The SAM constructed in this study involves the consumption and income patterns of 8 family types differentiated by the official poverty condition defined by the National Council of Social Program Evaluations (CONEVAL 2010, 2013). Ruiz (2012) made important contributions to measure the impact of GHG emissions and how to apply clean technologies or costs to emissions that will impact the highest polluting and productive sectors. To date, no studies have measured the impact of those policies on poor households. This research contributes to the literature by being the first study for Mexico that analyzes the GHG emissions related to different types of households, classified according to poverty conditions.

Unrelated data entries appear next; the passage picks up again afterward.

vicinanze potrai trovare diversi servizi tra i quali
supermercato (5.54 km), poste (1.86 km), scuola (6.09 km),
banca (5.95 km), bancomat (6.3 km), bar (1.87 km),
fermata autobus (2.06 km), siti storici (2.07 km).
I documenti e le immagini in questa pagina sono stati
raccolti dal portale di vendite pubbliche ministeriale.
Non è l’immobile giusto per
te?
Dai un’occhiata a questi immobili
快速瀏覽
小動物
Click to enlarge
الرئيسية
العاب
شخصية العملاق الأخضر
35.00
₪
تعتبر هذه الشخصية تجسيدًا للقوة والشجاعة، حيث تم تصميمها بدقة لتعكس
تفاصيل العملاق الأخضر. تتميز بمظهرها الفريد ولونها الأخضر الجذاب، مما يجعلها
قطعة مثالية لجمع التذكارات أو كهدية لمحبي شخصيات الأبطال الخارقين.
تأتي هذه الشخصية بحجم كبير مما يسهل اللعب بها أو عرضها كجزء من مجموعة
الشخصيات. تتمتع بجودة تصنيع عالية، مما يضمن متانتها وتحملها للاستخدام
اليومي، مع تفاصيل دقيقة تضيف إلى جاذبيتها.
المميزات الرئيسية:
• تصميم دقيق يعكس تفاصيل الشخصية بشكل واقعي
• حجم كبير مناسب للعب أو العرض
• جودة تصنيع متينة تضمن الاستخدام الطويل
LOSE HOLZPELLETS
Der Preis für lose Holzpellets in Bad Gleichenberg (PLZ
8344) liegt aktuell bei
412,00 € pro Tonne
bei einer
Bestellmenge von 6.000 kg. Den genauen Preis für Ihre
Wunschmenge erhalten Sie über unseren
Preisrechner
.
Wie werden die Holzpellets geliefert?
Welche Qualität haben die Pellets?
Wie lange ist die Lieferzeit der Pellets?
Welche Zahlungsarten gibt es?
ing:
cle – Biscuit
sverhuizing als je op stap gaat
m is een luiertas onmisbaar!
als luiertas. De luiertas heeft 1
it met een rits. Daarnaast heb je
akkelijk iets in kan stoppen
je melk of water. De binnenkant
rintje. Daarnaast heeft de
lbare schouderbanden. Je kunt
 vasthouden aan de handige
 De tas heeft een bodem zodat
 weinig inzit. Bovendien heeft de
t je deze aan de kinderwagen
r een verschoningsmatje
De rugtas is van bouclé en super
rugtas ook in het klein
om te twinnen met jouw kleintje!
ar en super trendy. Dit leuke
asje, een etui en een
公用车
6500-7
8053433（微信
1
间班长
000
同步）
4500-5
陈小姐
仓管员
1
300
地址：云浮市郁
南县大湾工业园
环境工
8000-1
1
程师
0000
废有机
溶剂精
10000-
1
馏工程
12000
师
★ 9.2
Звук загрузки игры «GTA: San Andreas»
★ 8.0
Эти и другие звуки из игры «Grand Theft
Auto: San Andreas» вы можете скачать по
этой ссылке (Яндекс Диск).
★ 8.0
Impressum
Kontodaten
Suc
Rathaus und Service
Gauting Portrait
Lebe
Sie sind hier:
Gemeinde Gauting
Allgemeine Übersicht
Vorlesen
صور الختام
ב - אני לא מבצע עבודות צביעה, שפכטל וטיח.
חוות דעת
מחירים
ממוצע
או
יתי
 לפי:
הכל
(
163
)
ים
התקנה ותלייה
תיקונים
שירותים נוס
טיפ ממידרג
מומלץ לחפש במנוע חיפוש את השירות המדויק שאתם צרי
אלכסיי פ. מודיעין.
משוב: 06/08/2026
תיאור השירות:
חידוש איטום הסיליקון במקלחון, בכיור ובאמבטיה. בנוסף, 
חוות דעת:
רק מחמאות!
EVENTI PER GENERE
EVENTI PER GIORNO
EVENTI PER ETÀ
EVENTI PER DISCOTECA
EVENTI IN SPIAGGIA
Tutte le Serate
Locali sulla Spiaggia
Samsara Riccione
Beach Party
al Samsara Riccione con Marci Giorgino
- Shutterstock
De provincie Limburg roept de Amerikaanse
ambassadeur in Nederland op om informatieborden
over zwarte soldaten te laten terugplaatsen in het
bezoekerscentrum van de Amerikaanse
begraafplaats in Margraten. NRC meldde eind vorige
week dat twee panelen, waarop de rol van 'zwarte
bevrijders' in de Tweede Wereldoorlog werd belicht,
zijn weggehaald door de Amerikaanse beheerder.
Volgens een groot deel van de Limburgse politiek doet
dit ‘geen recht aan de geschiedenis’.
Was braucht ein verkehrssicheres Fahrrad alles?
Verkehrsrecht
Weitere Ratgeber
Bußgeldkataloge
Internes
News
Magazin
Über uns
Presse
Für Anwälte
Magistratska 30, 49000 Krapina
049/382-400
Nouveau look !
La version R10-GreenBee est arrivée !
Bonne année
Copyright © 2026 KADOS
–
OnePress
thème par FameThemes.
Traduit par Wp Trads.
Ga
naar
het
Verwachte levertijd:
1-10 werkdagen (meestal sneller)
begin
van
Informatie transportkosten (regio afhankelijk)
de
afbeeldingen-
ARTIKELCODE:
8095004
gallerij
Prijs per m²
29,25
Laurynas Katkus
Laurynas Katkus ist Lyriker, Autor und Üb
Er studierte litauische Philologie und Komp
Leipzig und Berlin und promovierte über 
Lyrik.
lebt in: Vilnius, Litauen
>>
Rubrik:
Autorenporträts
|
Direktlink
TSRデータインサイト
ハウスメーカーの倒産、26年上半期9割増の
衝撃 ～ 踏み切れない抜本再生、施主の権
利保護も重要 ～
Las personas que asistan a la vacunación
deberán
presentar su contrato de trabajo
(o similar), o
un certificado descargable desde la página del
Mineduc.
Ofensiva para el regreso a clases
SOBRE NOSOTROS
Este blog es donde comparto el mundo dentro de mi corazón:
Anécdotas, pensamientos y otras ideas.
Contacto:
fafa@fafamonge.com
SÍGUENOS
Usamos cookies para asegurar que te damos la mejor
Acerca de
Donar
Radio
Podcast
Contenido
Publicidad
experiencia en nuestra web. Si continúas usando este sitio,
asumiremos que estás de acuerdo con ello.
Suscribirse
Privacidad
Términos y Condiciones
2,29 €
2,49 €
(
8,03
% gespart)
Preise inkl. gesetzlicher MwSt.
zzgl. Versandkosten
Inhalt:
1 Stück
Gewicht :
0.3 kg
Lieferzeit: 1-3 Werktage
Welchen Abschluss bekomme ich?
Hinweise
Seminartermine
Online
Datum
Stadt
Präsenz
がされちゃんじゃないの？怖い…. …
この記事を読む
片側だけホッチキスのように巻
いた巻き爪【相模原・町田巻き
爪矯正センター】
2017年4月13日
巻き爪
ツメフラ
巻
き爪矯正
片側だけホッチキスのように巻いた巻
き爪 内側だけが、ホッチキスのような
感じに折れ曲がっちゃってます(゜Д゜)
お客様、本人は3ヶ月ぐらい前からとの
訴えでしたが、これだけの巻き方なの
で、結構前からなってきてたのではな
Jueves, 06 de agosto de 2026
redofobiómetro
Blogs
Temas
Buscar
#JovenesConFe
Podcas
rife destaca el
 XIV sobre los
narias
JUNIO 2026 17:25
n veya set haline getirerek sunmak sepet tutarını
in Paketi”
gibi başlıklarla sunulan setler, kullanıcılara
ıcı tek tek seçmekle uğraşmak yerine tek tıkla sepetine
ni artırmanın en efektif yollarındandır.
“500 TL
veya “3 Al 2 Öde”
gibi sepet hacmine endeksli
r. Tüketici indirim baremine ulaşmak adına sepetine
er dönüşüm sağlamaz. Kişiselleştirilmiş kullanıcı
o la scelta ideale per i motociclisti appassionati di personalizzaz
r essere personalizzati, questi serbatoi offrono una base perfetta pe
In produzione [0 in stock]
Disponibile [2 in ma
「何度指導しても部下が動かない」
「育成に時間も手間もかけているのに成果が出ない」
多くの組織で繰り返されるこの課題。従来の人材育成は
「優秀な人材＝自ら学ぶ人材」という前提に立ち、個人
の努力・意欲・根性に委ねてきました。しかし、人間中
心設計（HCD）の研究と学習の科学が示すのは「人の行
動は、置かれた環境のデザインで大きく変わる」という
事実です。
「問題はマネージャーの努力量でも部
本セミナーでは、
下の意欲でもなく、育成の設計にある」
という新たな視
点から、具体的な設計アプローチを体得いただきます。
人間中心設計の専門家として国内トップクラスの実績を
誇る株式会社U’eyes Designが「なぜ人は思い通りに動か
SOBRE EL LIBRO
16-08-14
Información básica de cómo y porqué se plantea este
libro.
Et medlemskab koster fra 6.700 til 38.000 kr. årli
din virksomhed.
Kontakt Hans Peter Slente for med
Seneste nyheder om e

Studies have investigated whether or not non-poor families generate more pollutants than poor families. In quantity terms, the expenditure of non-poor families is higher than that of poor families. Therefore, it could be expected that higher CO2 emissions are linked to non-poor family consumption, rather than poor family consumption. However, in relative terms, the answer to this question depends on the consumption patterns of the families. For instance, non-poor families may buy products that consume less energy than poor families (e.g., TV sets, refrigerators, and cars with more advanced technology), and therefore, emit lower amounts of CO2. Consequently, there is a high interest in assessing which household type is producing more CO2 emissions per unit of income.

Multi-sector models have been extensively applied to environmental analyses: emissions multipliers, structural decomposition multipliers analysis, and the economic and redistributive effects of mitigating emissions policies.3 In the case of Mexico, some of the studies have applied IO models, extended IO models and general equilibrium models (GEM) to analyze the environmental impact of economic policies and the redistributive effects of policies designed to mitigate GHG emissions. These studies include: Aroche, 2000; Ruiz N., 2012; Gale, 1995; Castillo, 2010; Bravo et al. 2013; Uri and Boyd, 1997; Becerril and Albornoz, 2010. However, none of these studies looked at the impact on the poor.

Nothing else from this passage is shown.